Bei der Staatsanwaltschaft Wien ist aktuell kein Ermittlungsverfahren im Zusammenhang mit dem vermeintlich von Starkünstler Basquiat, in Wirklichkeit aber von Heller geschaffenen Bilderrahmen anhängig. Das sagte StA-Sprecherin Nina Bussek am Donnerstag auf APA-Anfrage. Sollte wegen des "kindischen Streichs", wie Universalkünstler Heller den Ver- und späteren Rückkauf laut der Wiener Wochenzeitung "Falter" bezeichnet, noch Anzeige erstattet werden, wird diese wie üblich von einer Staatsanwältin bzw. einem Staatsanwalt auf einen etwaigen Anfangsverdacht hin geprüft werden. Im Bundeskriminalamt verweist man auf APA Anfrage darauf, dass man etwaige Ermittlungen erst dann aufnehme, sollte die Staatsanwaltschaft tätig werden.
Die Enthüllungen
Der "Falter" hatte am Mittwoch enthüllt, dass 2017 ein vermeintlich von Basquiat 1987 kreierter Rahmen gemeinsam mit einem "Untitled" bezeichneten Porträt des Künstlers auf der New Yorker Kunstmesse Tefaf für einen Millionenbetrag angeboten wurde. Während die Echtheit des Gemäldes unbestritten ist, stammte der Rahmen jedoch von André Heller – was dieser im Gespräch mit dem Experten Buchhart anders darstellte.

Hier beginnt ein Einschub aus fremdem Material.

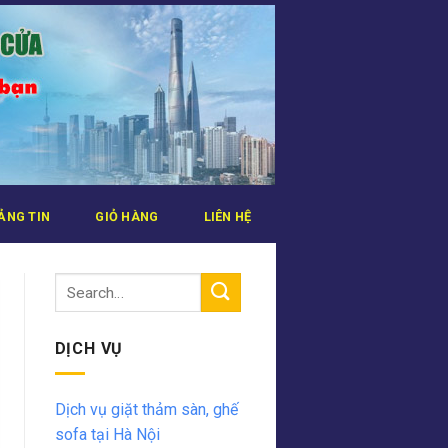
ẢNG TIN
GIỎ HÀNG
LIÊN HỆ
DỊCH VỤ
Dịch vụ giặt thảm sàn, ghế
sofa tại Hà Nội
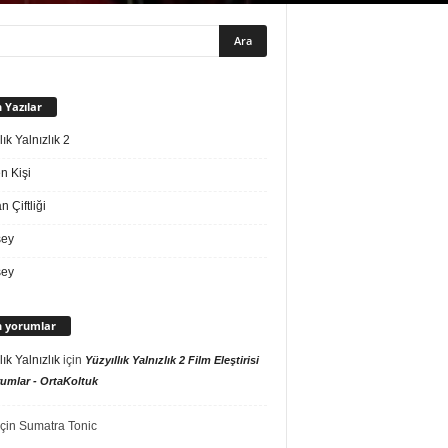
 Yazılar
lık Yalnızlık 2
n Kişi
 Çiftliği
sey
sey
 yorumlar
lık Yalnızlık
için
Yüzyıllık Yalnızlık 2 Film Eleştirisi
umlar - OrtaKoltuk
çin
Sumatra Tonic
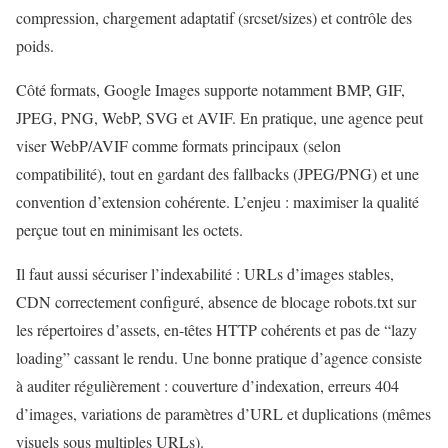
compression, chargement adaptatif (srcset/sizes) et contrôle des
poids.
Côté formats, Google Images supporte notamment BMP, GIF,
JPEG, PNG, WebP, SVG et AVIF. En pratique, une agence peut
viser WebP/AVIF comme formats principaux (selon
compatibilité), tout en gardant des fallbacks (JPEG/PNG) et une
convention d’extension cohérente. L’enjeu : maximiser la qualité
perçue tout en minimisant les octets.
Il faut aussi sécuriser l’indexabilité : URLs d’images stables,
CDN correctement configuré, absence de blocage robots.txt sur
les répertoires d’assets, en-têtes HTTP cohérents et pas de “lazy
loading” cassant le rendu. Une bonne pratique d’agence consiste
à auditer régulièrement : couverture d’indexation, erreurs 404
d’images, variations de paramètres d’URL et duplications (mêmes
visuels sous multiples URLs).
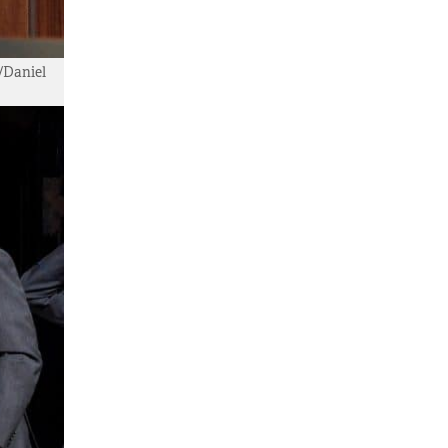
/Daniel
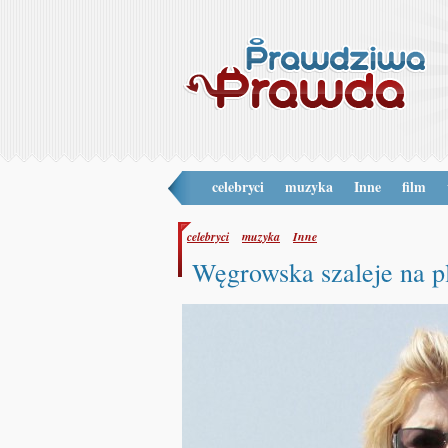
celebryci
muzyka
Inne
film
celebryci
muzyka
Inne
Węgrowska szaleje na p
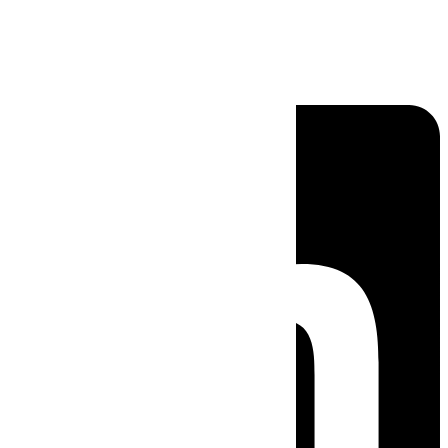
Linkedin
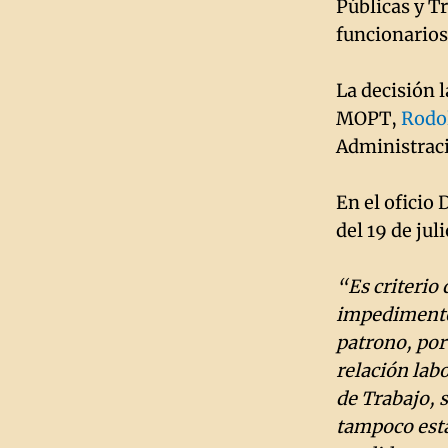
Públicas y T
funcionarios
La decisión 
MOPT,
Rodo
Administraci
En el oficio
del 19 de jul
“Es criterio 
impedimento 
patrono, por 
relación lab
de Trabajo, 
tampoco está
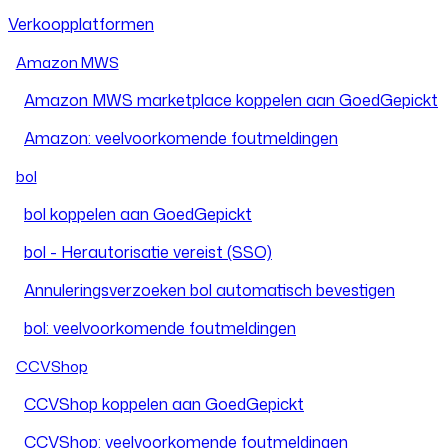
Verkoopplatformen
Amazon MWS
Amazon MWS marketplace koppelen aan GoedGepickt
Amazon: veelvoorkomende foutmeldingen
bol
bol koppelen aan GoedGepickt
bol - Herautorisatie vereist (SSO)
Annuleringsverzoeken bol automatisch bevestigen
bol: veelvoorkomende foutmeldingen
CCVShop
CCVShop koppelen aan GoedGepickt
CCVShop: veelvoorkomende foutmeldingen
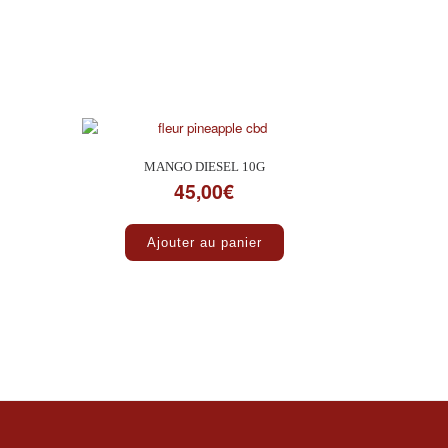
MANGO DIESEL 10G
45,00
€
Ajouter au panier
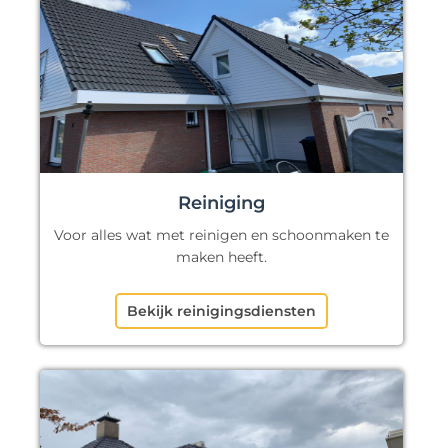
Reiniging
Voor alles wat met reinigen en schoonmaken te
maken heeft.
Bekijk reinigingsdiensten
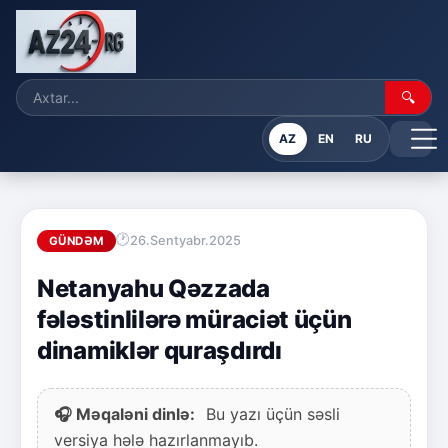
🔍
AZ
EN
RU
26.Sentyabr.2025
GÜNDƏM
Netanyahu Qəzzada
fələstinlilərə müraciət üçün
dinamiklər quraşdırdı
🎧 Məqaləni dinlə:
Bu yazı üçün səsli
versiya hələ hazırlanmayıb.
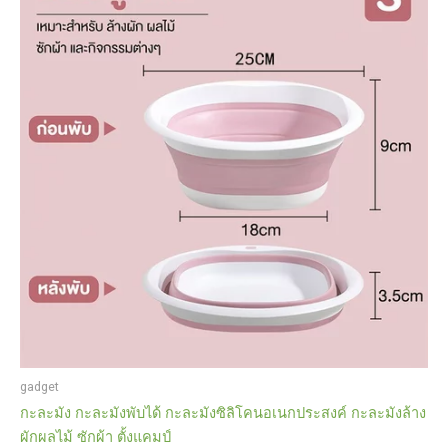
gadget
กะละมัง กะละมังพับได้ กะละมังซิลิโคนอเนกประสงค์ กะละมังล้าง
ผักผลไม้ ซักผ้า ตั้งแคมป์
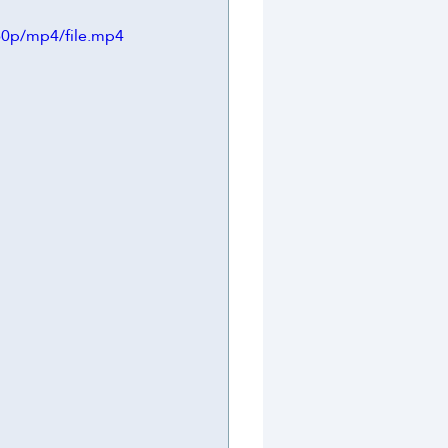
60p/mp4/file.mp4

Letztlich sei es darum gegangen, Buchhart zu täuschen, gestand Heller zu. "Buchhart erweckte den Eindruck, als wäre er der beste Basquiat-Kenner auf dem Planeten. Nachdem er mich und alle anderen niedergeredet hatte mit dem, was er über Basquiat weiß, kam der Tag, an dem ich ihn testen wollte", so Heller im "Falter": "Retrospektiv betrachtet, ist das Ganze erstens ein kindischer Streich. Zweitens ist es naturgemäß eine Angeberei."
Ein Käufer in New York fand sich damals nicht. "Ich hätte ihn auch nicht verkauft", behauptet Heller im "Falter"-Interview. Dennoch wechselte die Basquiat-Heller-Kombo alsbald den Besitzer. So erwarb der Wiener Künstlermanager Amir Shariat für einen Kunden zunächst die Zeichnung, während der Rahmen an Heller zurückging – bis der Kunde 2018 dann doch auch den gefälschten Rahmen kaufte, laut "Falter" für 800.000 Euro.
Heller schrieb in den damaligen Kaufvertrag allerdings: "Ein Echtheitszertifikat ist nicht vorhanden." Während der Anwalt von Heller betont, dass das Werk lediglich als Rahmen, auf dem sich Basquiat-Zeichnungen befinden, verkauft worden sei, meint Zwischenhändler Shariat: "Der Rahmen war von Basquiat. Das hat der Heller so gesagt." Dem widersprach Heller infolge gegenüber dem "Kurier": "Ich habe gesagt, das ist ein Rahmen mit eingearbeiteten Basquiat-Zeichnungen, und als solchen habe ich ihn auch weitergegeben." Überhaupt weise er "weite Teile des 'Falter'-Artikels als unwahr entschieden zurück".
In jedem Falle hat Heller den Rahmen mittlerweile zurückgekauft, wie er dem "Kurier" bestätigte, "weil ich vermeiden wollte, dass mein Ruf durch zur Diskussion gestellte Behauptungen geschädigt wird". Im "Falter" hatte er beschieden: "Ich bin ein vom Glück gesegneter Mensch und bringe mich doch nicht durch einen Fälschungsvorwurf in Gefahr."